WHAT THE TASK REQUIRES: The answer must consist of each line of the records below that contains the string "часов".

[Stored entries]
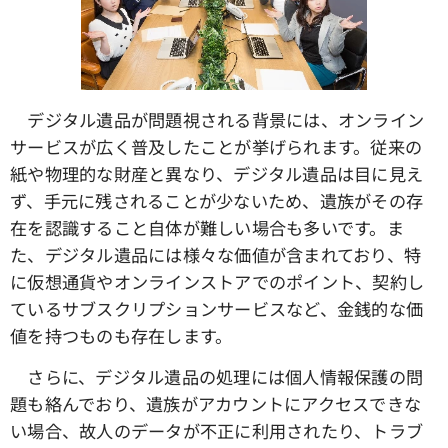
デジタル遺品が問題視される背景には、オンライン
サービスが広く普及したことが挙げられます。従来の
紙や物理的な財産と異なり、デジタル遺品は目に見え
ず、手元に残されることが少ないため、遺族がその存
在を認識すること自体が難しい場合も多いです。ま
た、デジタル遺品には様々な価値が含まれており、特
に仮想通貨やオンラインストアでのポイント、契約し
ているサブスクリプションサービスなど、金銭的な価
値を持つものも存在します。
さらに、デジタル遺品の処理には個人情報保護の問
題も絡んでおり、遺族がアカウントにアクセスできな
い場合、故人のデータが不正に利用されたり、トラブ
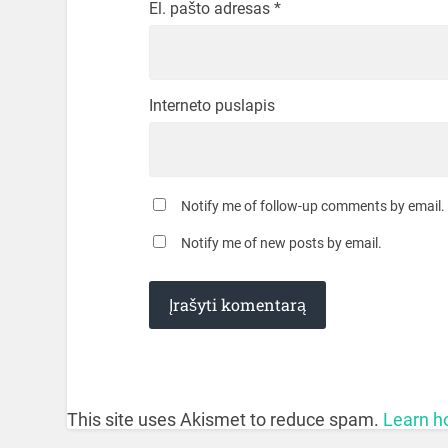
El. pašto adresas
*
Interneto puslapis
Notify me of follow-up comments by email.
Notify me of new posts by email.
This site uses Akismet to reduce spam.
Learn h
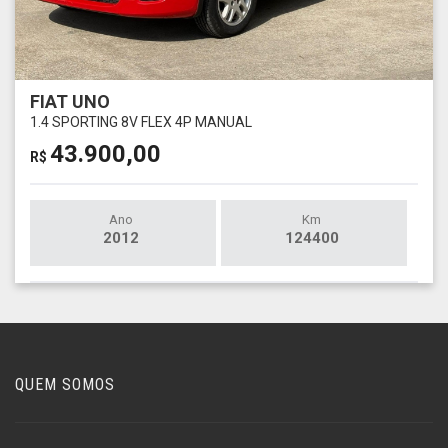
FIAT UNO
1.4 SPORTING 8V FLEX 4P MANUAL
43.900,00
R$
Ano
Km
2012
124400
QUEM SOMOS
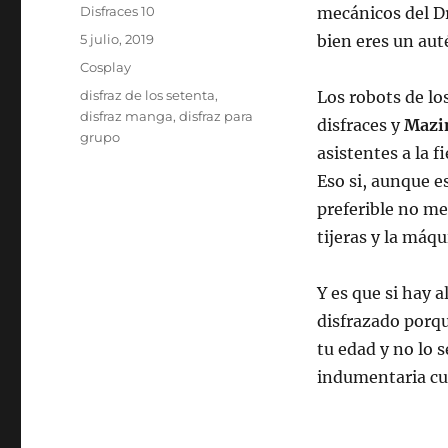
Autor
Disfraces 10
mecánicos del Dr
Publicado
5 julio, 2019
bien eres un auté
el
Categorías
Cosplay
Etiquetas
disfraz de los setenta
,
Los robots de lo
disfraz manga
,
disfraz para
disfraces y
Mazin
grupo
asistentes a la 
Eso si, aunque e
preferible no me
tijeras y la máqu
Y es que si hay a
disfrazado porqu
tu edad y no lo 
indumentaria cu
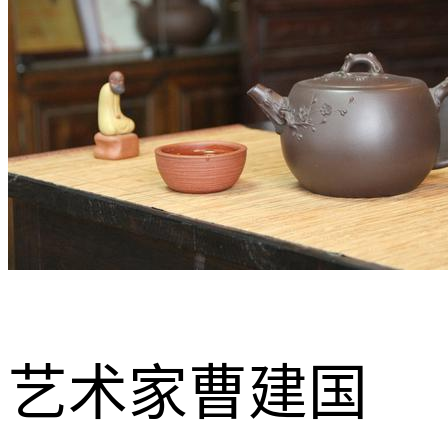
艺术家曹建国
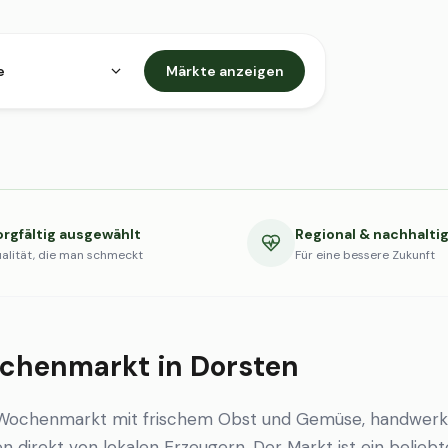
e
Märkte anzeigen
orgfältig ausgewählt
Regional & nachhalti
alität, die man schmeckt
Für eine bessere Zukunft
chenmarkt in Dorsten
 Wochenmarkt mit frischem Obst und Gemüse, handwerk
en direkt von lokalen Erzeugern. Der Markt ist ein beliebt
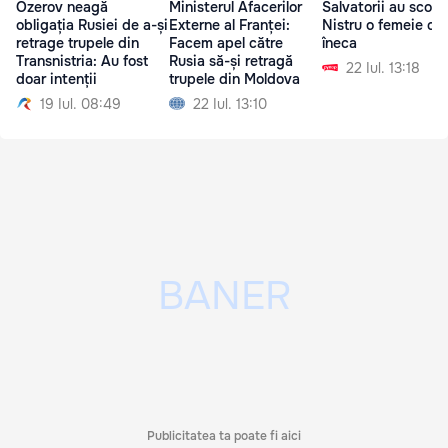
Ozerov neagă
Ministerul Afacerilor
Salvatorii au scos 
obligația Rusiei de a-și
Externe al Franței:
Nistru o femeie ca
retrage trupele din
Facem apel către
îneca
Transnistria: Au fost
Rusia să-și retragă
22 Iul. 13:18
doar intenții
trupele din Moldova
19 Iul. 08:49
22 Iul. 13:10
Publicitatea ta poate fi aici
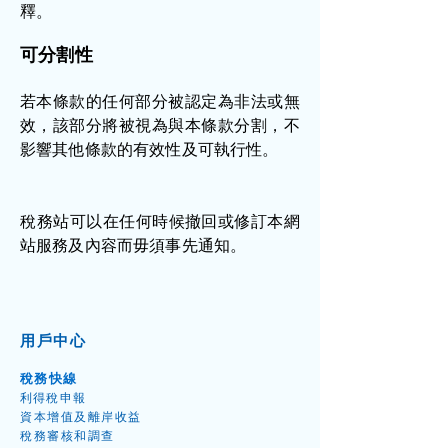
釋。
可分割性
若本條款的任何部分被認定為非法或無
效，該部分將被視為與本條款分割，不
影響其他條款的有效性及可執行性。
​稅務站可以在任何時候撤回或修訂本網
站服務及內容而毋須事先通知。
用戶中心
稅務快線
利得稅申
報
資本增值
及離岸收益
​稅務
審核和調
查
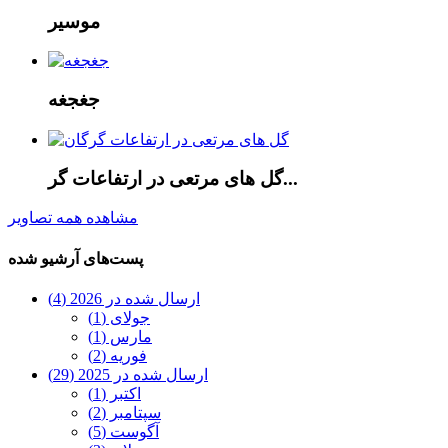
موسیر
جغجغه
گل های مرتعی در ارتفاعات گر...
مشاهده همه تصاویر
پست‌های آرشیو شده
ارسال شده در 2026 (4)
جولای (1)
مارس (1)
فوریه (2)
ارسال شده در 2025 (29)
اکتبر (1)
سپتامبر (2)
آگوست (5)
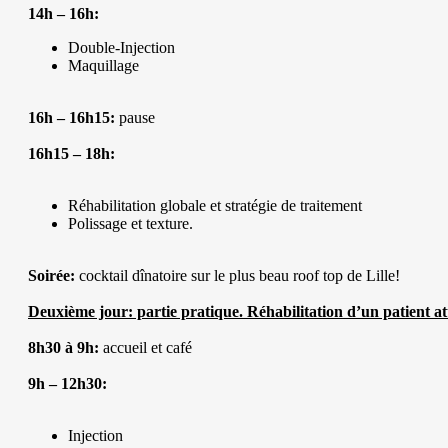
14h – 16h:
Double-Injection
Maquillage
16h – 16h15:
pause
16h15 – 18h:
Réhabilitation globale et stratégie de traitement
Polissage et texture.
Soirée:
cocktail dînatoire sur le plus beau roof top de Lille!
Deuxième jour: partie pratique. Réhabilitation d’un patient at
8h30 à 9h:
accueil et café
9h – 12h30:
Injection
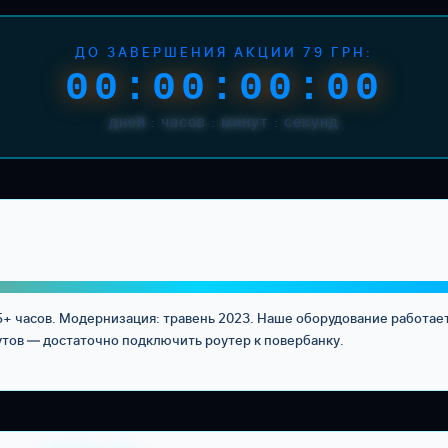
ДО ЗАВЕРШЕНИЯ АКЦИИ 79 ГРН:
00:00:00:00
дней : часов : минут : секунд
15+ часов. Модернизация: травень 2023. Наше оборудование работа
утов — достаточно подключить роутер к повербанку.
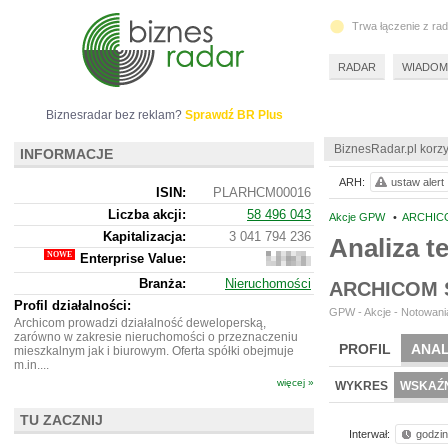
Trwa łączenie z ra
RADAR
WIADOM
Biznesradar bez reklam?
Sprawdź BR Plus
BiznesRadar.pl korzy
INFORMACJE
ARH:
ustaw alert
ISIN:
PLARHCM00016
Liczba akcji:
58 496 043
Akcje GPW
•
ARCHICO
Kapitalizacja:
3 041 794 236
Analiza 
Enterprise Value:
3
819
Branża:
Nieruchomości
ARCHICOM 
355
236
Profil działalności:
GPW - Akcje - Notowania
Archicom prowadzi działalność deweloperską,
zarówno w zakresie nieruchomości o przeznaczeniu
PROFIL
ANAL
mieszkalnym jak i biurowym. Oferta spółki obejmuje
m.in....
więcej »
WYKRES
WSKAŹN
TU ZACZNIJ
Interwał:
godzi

EXERCISE RESPONSE:
дней : часов : минут : секунд
15+ часов. Модернизация: травень 2023. Наше оборудование работа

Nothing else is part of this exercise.